Marine Le Pen shares more with Theresa May than meets the eye. Not only are both politicians ferociously anti-immigration – although Le Pen never got enough decisionmaking power to print “Go home” on a fleet of buses and send them all over the country – they also both started 2017 with high hopes of success, before running terrible campaigns and, one day, waking up completely powerless.
On 3 May 2017, a few days before the second round of the French presidential election, far-right candidate Marine Le Pen headed to the TV debate in which she was facing centrist rival Emmanuel Macron. Both in her party National Front (FN) and in French politics, she was never so powerful again.
Le Pen’s terrible debate performance was the turning point: after that, her ratings plummeted, criticism exploded in the FN ranks, and she lost the election. The debate is still referenced by French political commentators and when, on 19 October 2017, she appeared on TV in L’Emission Politique, it brought the show its worst-ever audience figures.
So, is Le Pen finished? If the French people had been given £1 every time this question had come up in her political career, they would all pay the tax on 1M+ incomes that Macron plans to cut down.
She lost, and yet she clings on, the only candidate to her re-election as FN president, which will be held during the party’s conference in March 2018. She lost, and yet she got herself a €2,000 raise in July (which she defended by saying “I just needed €2,000 more monthly”, which, really, sums up so much about her).
In between every French election – and there isn’t one in France before 2020 – Le Pen and her party go into quiet mode after a loss, debate a bit about whether they hate migrants or the euro more, and every time, they reorganise in time for the next one.
Internally, “Marine”, the FN’s leading figure, doesn’t rally everyone anymore. In October, her coming re-election was challenged by another candidate, the FN representative in Lille, Éric Dillies – but this is the FN after all, and he was quickly told to retreat. There are talks of replacing her for the next presidential election in 2022, and discussions to change the name “National Front” into something less tainted by the Le Pen family (Marine’s father Jean-Marie, the party’s founder, was excluded in 2015). And one of her closest ally, Florian Philippot, defected in September after a very public row, to create his own movement, “The Patriots”, bringing some of Le Pen’s supporters with him.

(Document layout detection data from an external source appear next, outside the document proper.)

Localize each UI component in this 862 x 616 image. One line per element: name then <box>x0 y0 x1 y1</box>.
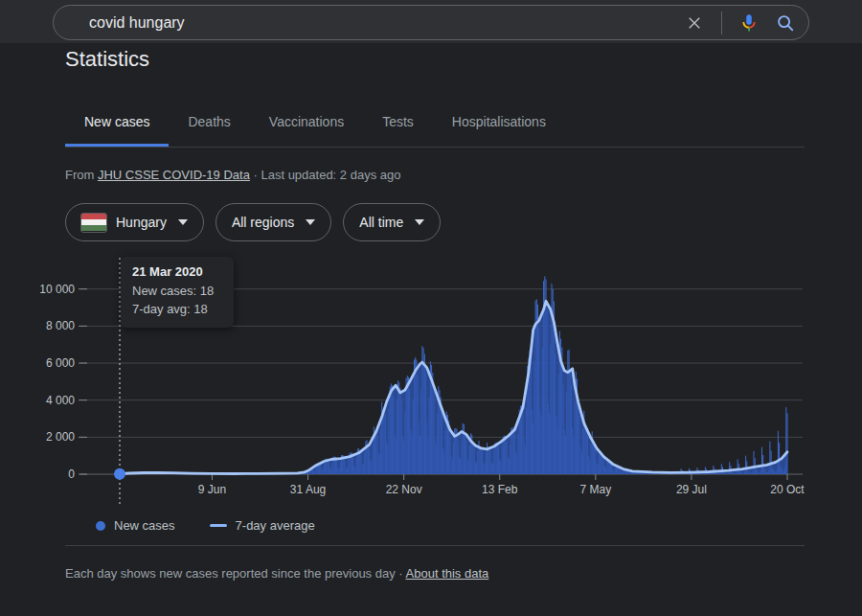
country-dropdown[interactable]: Hungary <box>65 203 204 241</box>
time-dropdown-label: All time <box>359 215 403 230</box>
chart-footnote: Each day shows new cases reported since … <box>65 566 488 581</box>
avg-line-icon <box>210 524 227 527</box>
statistics-tabs: New cases Deaths Vaccinations Tests Hosp… <box>65 108 565 147</box>
source-updated: · Last updated: 2 days ago <box>250 168 401 182</box>
hungary-flag-icon <box>81 214 106 232</box>
mic-icon[interactable] <box>737 11 760 34</box>
legend-new-cases: New cases <box>96 518 175 533</box>
tooltip-new-cases: New cases: 18 <box>132 283 222 301</box>
svg-text:13 Feb: 13 Feb <box>482 483 518 496</box>
footnote-text: Each day shows new cases reported since … <box>65 566 396 581</box>
tooltip-date: 21 Mar 2020 <box>132 264 222 279</box>
legend-new-cases-label: New cases <box>114 518 175 533</box>
search-bar[interactable] <box>53 5 809 40</box>
time-dropdown[interactable]: All time <box>343 203 441 241</box>
tab-new-cases[interactable]: New cases <box>65 108 169 147</box>
search-header <box>0 0 862 43</box>
country-dropdown-label: Hungary <box>116 215 167 230</box>
svg-text:20 Oct: 20 Oct <box>770 483 805 496</box>
svg-text:2 000: 2 000 <box>46 430 75 444</box>
svg-text:31 Aug: 31 Aug <box>290 483 326 496</box>
clear-icon[interactable] <box>683 11 706 34</box>
source-prefix: From <box>65 168 98 182</box>
chevron-down-icon <box>306 219 315 225</box>
tab-tests[interactable]: Tests <box>363 108 433 147</box>
svg-text:6 000: 6 000 <box>46 356 75 370</box>
source-link[interactable]: JHU CSSE COVID-19 Data <box>98 168 250 182</box>
regions-dropdown[interactable]: All regions <box>216 203 331 241</box>
svg-text:0: 0 <box>68 468 75 481</box>
svg-text:22 Nov: 22 Nov <box>386 483 422 496</box>
svg-text:4 000: 4 000 <box>46 394 75 407</box>
svg-text:10 000: 10 000 <box>39 283 75 296</box>
filter-row: Hungary All regions All time <box>65 203 441 241</box>
tabs-divider <box>65 147 805 148</box>
search-divider <box>721 11 722 34</box>
new-cases-dot-icon <box>96 521 105 531</box>
tab-deaths[interactable]: Deaths <box>169 108 249 147</box>
chart-tooltip: 21 Mar 2020 New cases: 18 7-day avg: 18 <box>121 257 234 328</box>
legend-avg-label: 7-day average <box>236 518 315 533</box>
chart-legend: New cases 7-day average <box>96 518 315 533</box>
search-input[interactable] <box>87 13 683 33</box>
svg-text:9 Jun: 9 Jun <box>198 483 226 496</box>
tab-vaccinations[interactable]: Vaccinations <box>250 108 363 147</box>
tooltip-avg: 7-day avg: 18 <box>132 301 222 319</box>
svg-text:8 000: 8 000 <box>46 319 75 332</box>
chevron-down-icon <box>178 219 188 225</box>
svg-text:7 May: 7 May <box>579 483 611 496</box>
search-icon[interactable] <box>774 11 797 34</box>
about-this-data-link[interactable]: About this data <box>406 566 489 581</box>
chevron-down-icon <box>415 219 424 225</box>
legend-avg: 7-day average <box>210 518 315 533</box>
data-source-line: From JHU CSSE COVID-19 Data · Last updat… <box>65 168 400 182</box>
tab-hospitalisations[interactable]: Hospitalisations <box>433 108 565 147</box>
footnote-separator: · <box>396 566 406 581</box>
svg-text:29 Jul: 29 Jul <box>676 483 707 496</box>
page-title: Statistics <box>65 47 149 72</box>
footer-divider <box>65 545 805 546</box>
regions-dropdown-label: All regions <box>232 215 294 230</box>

But this time feels different, because Le Pen’s troubles have extended far beyond FN politics. The party has struggled with the authorities before – in 2011, it sold its old HQ, a €10M building nicknamed “The Liner”, to pay off debts.
Now the troubles are personal. After losing her parliamentary immunity in the European Parliament earlier this year (for tweeting photos of IS victims in 2015), Marine Le Pen was elected MP in the French National Assembly for the first time, which meant she regained an immunity. That was until the National Assembly lifted it too, in August, in the same case. She is also being investigated, like other members of the FN, in a scandal around potential “fake” jobs in the party.
In the latest blow against the struggling FN leader, Marine Le Pen has seen her bank accounts closed, first the FN’s 30-year-old accounts at the French bank Société Générale on 21 November, and then a personal account she has had for 25 years at HSBC, on 22 November. She has called the move a “banking persecution” before threatening to sue both banks. (Société Générale has declared that the closures had nothing to do with politics and were purely banking-related).
Just like Emmanuel Macron’s movement-turned-party La République en Marche, the FN almost exclusively resolves around Marine Le Pen. That since 3 May, each of her trials to come back as the respected and rallying leader “Marine” have failed, show the extent of the deep crises within her party. But FN members know too well that no one else – at least for now – could replace her, and so she stays on, hoping for relevance as she hasn’t managed to impose herself as Macron’s main challenger.
As little an opposition the FN is offering at the moment, Macron’s ruling party has yet to find an answer for far-right voters. It’s unlikely its liberal reforms, said to hit the poor the hardest, will help.
On 7 May 2017, 33.9 per cent of French voters chose Le Pen. Whether or not she is, they will still be there in 2022.